==== STORED DATA

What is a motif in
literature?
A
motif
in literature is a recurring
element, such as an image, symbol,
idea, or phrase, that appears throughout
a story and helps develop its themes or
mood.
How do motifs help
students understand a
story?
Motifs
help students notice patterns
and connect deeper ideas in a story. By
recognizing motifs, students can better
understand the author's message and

========
==== STORED DATA

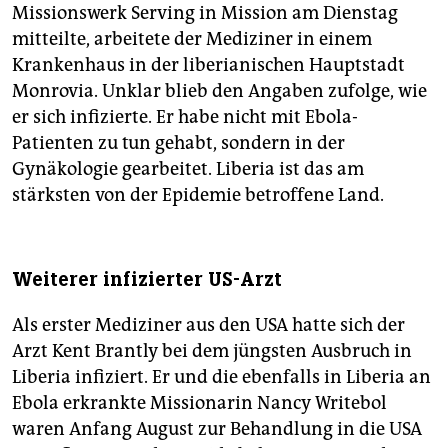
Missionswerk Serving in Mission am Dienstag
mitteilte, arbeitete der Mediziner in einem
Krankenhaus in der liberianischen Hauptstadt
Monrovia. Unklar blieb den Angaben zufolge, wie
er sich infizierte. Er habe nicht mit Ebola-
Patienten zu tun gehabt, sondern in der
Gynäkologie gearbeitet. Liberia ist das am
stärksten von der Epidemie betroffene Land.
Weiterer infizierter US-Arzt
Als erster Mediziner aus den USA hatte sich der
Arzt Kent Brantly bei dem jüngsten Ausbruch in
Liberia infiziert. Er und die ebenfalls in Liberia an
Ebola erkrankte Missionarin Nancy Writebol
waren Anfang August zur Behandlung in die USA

========

EXERCISE BRIEF:
Copy word for word the stretch of entries above from the line that has "Krankenhaus in der liberianischen Hauptstadt" through the line that has "waren Anfang August zur Behandlung in die USA", both ends included, and nothing outside it.

RESPONSE TO THE EXERCISE:
Krankenhaus in der liberianischen Hauptstadt
Monrovia. Unklar blieb den Angaben zufolge, wie
er sich infizierte. Er habe nicht mit Ebola-
Patienten zu tun gehabt, sondern in der
Gynäkologie gearbeitet. Liberia ist das am
stärksten von der Epidemie betroffene Land.
Weiterer infizierter US-Arzt
Als erster Mediziner aus den USA hatte sich der
Arzt Kent Brantly bei dem jüngsten Ausbruch in
Liberia infiziert. Er und die ebenfalls in Liberia an
Ebola erkrankte Missionarin Nancy Writebol
waren Anfang August zur Behandlung in die USA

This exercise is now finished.